- _Requirement_:
Return only the lines below starting at the line containing "HSA 130 R, 75 cm (akku és töltő nélkül)" and ending at the line containing "Chuck Norris", both included, exactly as they are and with no pictures.

- _Data listing_:
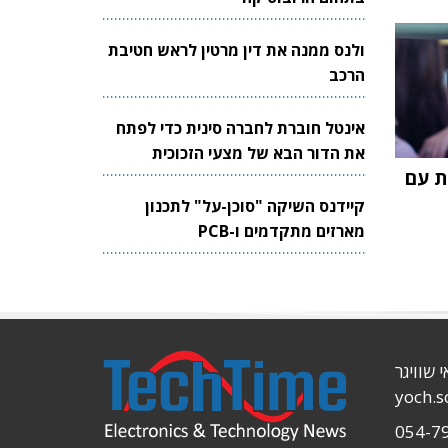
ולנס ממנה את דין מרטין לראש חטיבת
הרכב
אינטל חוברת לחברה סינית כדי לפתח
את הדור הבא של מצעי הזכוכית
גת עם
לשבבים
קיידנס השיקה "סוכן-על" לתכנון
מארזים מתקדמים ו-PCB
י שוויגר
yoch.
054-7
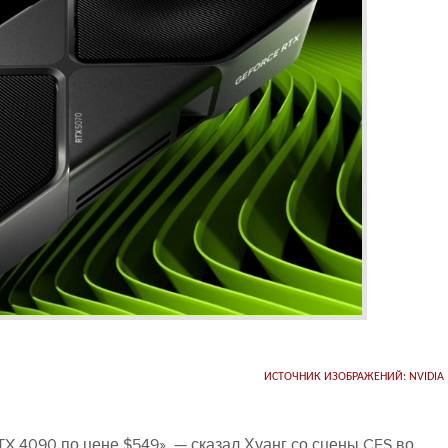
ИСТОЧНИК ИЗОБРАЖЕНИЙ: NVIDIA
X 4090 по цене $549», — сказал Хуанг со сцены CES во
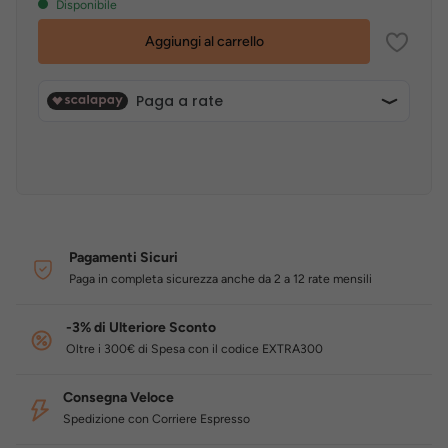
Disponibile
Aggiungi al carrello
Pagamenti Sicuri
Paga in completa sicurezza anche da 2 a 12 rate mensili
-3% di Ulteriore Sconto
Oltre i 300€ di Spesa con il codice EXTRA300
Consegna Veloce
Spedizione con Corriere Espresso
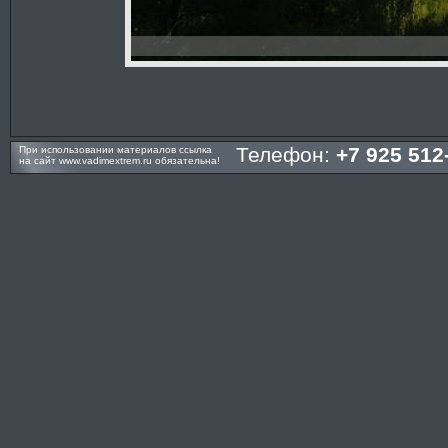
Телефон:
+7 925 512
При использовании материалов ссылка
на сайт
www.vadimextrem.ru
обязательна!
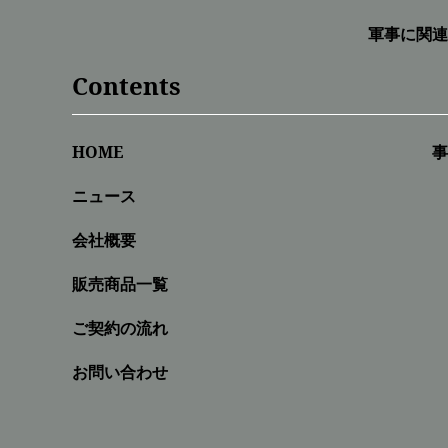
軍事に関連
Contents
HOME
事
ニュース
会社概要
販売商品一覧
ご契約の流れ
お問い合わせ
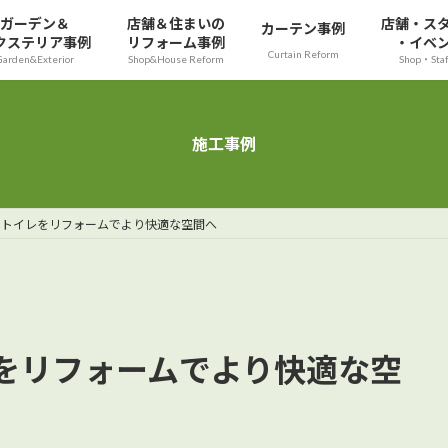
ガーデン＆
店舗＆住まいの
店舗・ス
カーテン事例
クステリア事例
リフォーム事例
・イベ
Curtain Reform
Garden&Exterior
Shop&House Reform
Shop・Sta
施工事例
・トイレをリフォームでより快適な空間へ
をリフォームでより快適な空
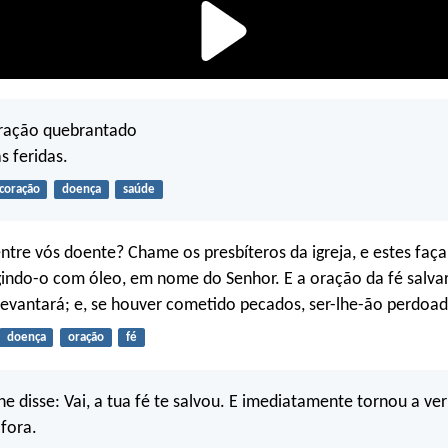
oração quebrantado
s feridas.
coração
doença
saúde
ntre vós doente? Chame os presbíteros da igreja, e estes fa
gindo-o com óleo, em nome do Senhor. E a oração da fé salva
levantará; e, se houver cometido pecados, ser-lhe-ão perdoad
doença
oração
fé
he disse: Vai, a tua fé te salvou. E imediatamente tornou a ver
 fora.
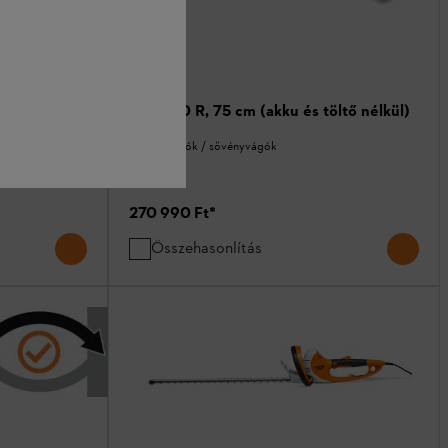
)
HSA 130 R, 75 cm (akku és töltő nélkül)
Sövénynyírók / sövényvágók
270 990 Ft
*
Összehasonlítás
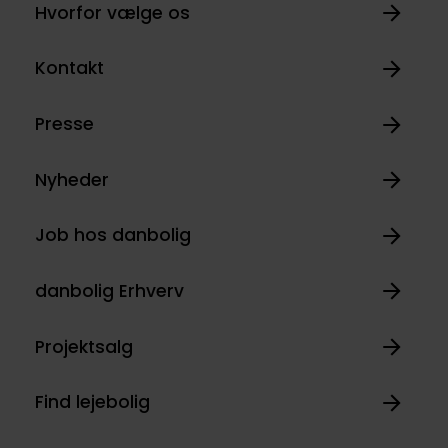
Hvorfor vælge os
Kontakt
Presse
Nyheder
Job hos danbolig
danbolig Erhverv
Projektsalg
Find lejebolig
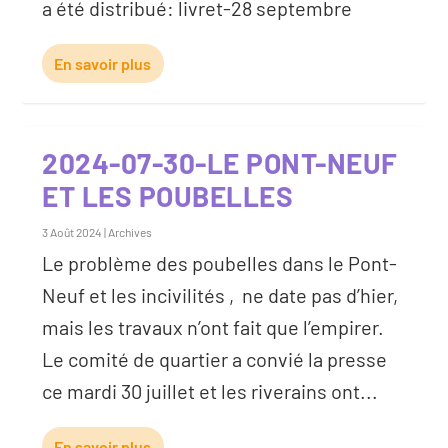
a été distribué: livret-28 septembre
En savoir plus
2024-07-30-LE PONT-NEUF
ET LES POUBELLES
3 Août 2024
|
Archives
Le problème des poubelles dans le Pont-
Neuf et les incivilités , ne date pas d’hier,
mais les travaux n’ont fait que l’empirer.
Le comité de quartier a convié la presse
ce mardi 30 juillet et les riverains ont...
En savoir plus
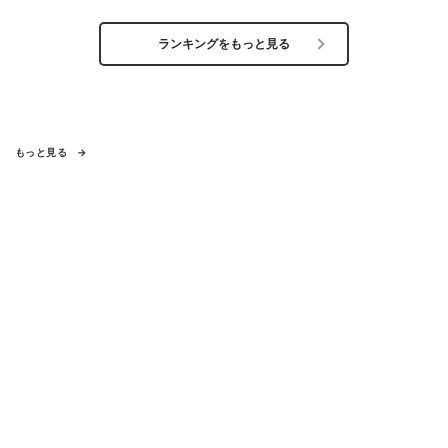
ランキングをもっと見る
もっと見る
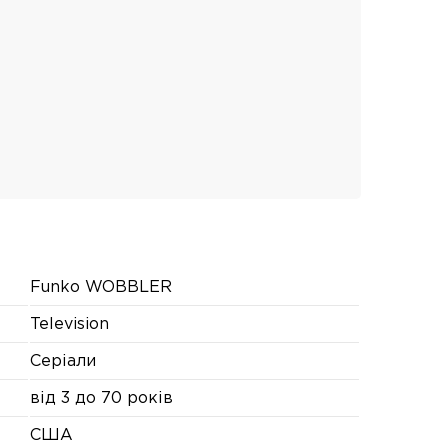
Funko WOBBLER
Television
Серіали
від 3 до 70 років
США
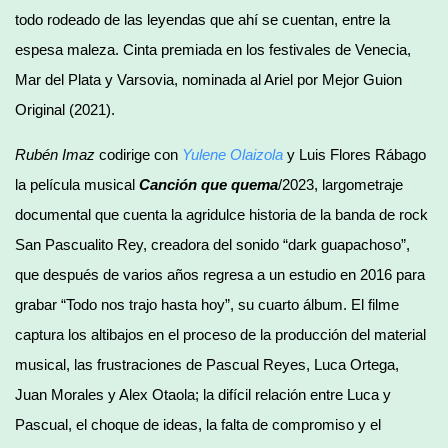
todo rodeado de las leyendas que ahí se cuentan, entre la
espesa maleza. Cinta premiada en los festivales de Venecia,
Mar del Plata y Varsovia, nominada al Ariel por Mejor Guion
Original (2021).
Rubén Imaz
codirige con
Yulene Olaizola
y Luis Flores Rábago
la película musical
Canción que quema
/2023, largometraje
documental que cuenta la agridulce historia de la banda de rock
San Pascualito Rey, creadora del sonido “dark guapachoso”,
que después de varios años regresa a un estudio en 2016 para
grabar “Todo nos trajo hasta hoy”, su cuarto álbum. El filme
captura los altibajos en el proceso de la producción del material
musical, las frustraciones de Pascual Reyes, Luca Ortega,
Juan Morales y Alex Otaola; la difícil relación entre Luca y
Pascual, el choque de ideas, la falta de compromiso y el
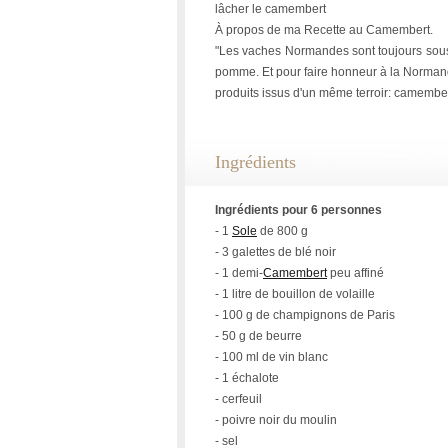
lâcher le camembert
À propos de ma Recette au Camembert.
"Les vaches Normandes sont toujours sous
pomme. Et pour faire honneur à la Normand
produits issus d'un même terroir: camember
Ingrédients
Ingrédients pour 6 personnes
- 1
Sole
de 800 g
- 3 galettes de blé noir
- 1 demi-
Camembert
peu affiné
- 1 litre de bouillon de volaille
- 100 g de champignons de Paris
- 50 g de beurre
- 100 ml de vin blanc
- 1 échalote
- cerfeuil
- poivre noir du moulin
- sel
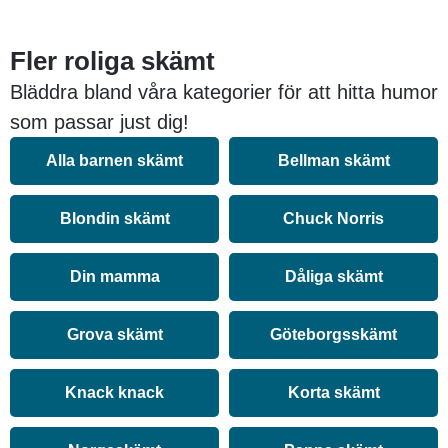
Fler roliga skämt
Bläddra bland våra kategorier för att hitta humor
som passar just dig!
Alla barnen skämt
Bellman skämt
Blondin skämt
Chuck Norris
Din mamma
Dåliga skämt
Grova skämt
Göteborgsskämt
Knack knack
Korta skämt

- _Exercise solution_:
HSA 130 R, 75 cm (akku és töltő nélkül)
Sövénynyírók / sövényvágók
270 990 Ft
*
Összehasonlítás
Hvorfor vælge os
Kontakt
Presse
Nyheder
Job hos danbolig
danbolig Erhverv
Projektsalg
Find lejebolig
a été distribué: livret-28 septembre
En savoir plus
2024-07-30-LE PONT-NEUF
ET LES POUBELLES
3 Août 2024
|
Archives
Le problème des poubelles dans le Pont-
Neuf et les incivilités , ne date pas d’hier,
mais les travaux n’ont fait que l’empirer.
Le comité de quartier a convié la presse
ce mardi 30 juillet et les riverains ont...
En savoir plus
ランキングをもっと見る
もっと見る
Funko WOBBLER
Television
Серіали
від 3 до 70 років
США
todo rodeado de las leyendas que ahí se cuentan, entre la
espesa maleza. Cinta premiada en los festivales de Venecia,
Mar del Plata y Varsovia, nominada al Ariel por Mejor Guion
Original (2021).
Rubén Imaz
codirige con
Yulene Olaizola
y Luis Flores Rábago
la película musical
Canción que quema
/2023, largometraje
documental que cuenta la agridulce historia de la banda de rock
San Pascualito Rey, creadora del sonido “dark guapachoso”,
que después de varios años regresa a un estudio en 2016 para
grabar “Todo nos trajo hasta hoy”, su cuarto álbum. El filme
captura los altibajos en el proceso de la producción del material
musical, las frustraciones de Pascual Reyes, Luca Ortega,
Juan Morales y Alex Otaola; la difícil relación entre Luca y
Pascual, el choque de ideas, la falta de compromiso y el
lâcher le camembert
À propos de ma Recette au Camembert.
"Les vaches Normandes sont toujours sous
pomme. Et pour faire honneur à la Normand
produits issus d'un même terroir: camember
Ingrédients
Ingrédients pour 6 personnes
- 1
Sole
de 800 g
- 3 galettes de blé noir
- 1 demi-
Camembert
peu affiné
- 1 litre de bouillon de volaille
- 100 g de champignons de Paris
- 50 g de beurre
- 100 ml de vin blanc
- 1 échalote
- cerfeuil
- poivre noir du moulin
- sel
Fler roliga skämt
Bläddra bland våra kategorier för att hitta humor
som passar just dig!
Alla barnen skämt
Bellman skämt
Blondin skämt
Chuck Norris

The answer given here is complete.